# Introductory post~



## Chigglesworth (Feb 9, 2007)

I just joined so I figured I would say hello and introduce myself. My name's Chelsey, I'm 23 and live in Chicago with my husband, 4 pigeons, 2 doves and a conure. We just got a fantail for one of our little boys, Peter and I think they're completely paired up. It's so nice to see them in pigey love and we're excited for their eggies soon~ 










This is Nini, our Chinese owl. He's the smallest pigeon I've ever been around. We think he might've been the runt.. and only makes us feel happier that we can give him a happy loving home.
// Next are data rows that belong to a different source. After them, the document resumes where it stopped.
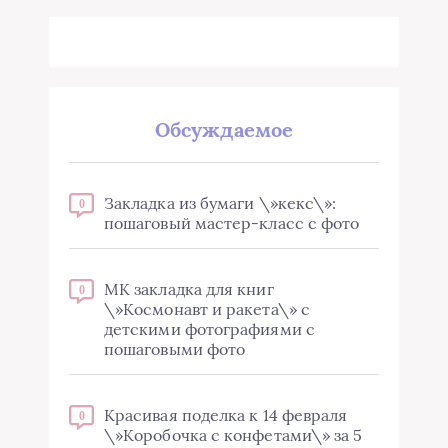
Обсуждаемое
Закладка из бумаги \»кекс\»:
0
пошаговый мастер-класс с фото
МК закладка для книг
0
\»Космонавт и ракета\» с
детскими фотографиями с
пошаговыми фото
Красивая поделка к 14 февраля
0
\»Коробочка с конфетами\» за 5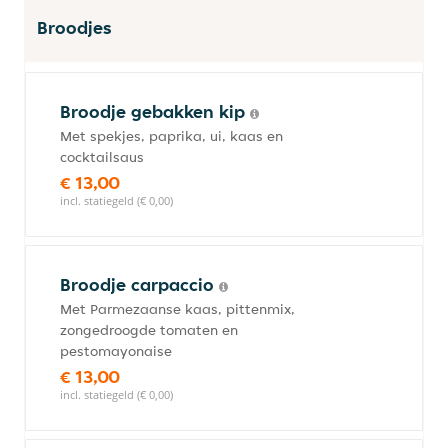
Broodjes
Broodje gebakken kip
Met spekjes, paprika, ui, kaas en
cocktailsaus
€ 13,00
incl. statiegeld (€ 0,00)
Broodje carpaccio
Met Parmezaanse kaas, pittenmix,
zongedroogde tomaten en
pestomayonaise
€ 13,00
incl. statiegeld (€ 0,00)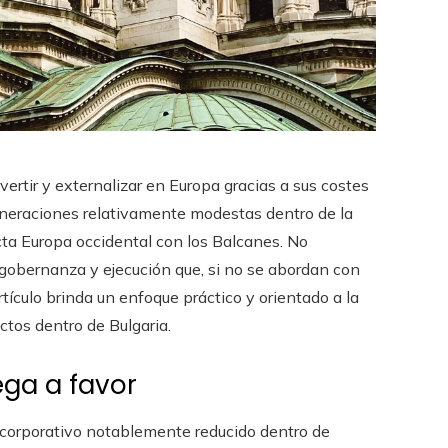
ertir y externalizar en Europa gracias a sus costes
neraciones relativamente modestas dentro de la
ta Europa occidental con los Balcanes. No
 gobernanza y ejecución que, si no se abordan con
rtículo brinda un enfoque práctico y orientado a la
ectos dentro de Bulgaria.
ega a favor
 corporativo notablemente reducido dentro de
We just got him a girlfriend too. 











Well..
I'm really glad to be here and hopefully make some friends.  Thanks for reading!~


----------



## Pidgey (May 20, 2005)

Hello, Chelsey & family, and welcome! Looking forward to pij-pics and pij-stories. Hopefully, you'll not need to post in the Sick & Injured forum.

Pidgey


----------



## mr squeaks (Apr 14, 2005)

HI Chelsey! Welcome to PT!!

What a great lookin' "family" you have!

We will look forward to updates and future pijie love stories!

    

Shi 
&
Mr. Squeaks


----------



## Lovebirds (Sep 6, 2002)

Welcome to PT Chelsey...............now, just so you know, we LOVE pictures, so we'll be expecting one of doves and one of the Conure....... 
We're so glad you joined us. Seems that a lot of our members come here looking for help for injured or sick pigeons and then wind up staying which is fine with us but....... It's nice to have someone join just for the pure pleasure of showing off their babies.


----------



## Victor (Dec 18, 2004)

Hi Chelsey and family~ Welcome to Pigeon Talk. Your introduction was very nice, especially the pictures, because we LOVE pictures! Hope to see you posting on the pet pigeon side...with more pigeon/dove pictures and your conure too!


----------



## Lovebirds (Sep 6, 2002)

Chelsey....you said in your post that Nini was the smallest pigeon you had ever been around. Does that mean that you've had pigeons before? Being in Chicago, I sure hope you aren't one of the people who had to get rid of thier birds because of the stupid law they passed there.


----------



## Reti (Jul 20, 2003)

Welcome to PT.
Lovely birds you have there. They are beatiful and look very happy and healthy.
How long have you had them?

Reti


----------



## Cricket (Sep 1, 2005)

The Windy City eh??? Welcome to PigeonTalk and to all of the endless friendship possibilities! You will love this place!! And yes, photos are fun! Your birds are just lovely! Thanks for sharing and we look forward to your posts!


----------



## Pete Jasinski (Jan 2, 2005)

Welcome aboard Chelsey, those are some beautiful pidgies ya got there  You found the right place to find friends and swap pigeon pics and stories  What type conure do you have? Michelle "Arnieismybaby" and myself both have Nandays.


----------



## warriec (Feb 2, 2007)

hi chelsey,

nice pigeons & welcome to the group. chinese owls are a small breed compared to the other breeds. how big is your cage. are the fantails and the chinese owls kept together?


----------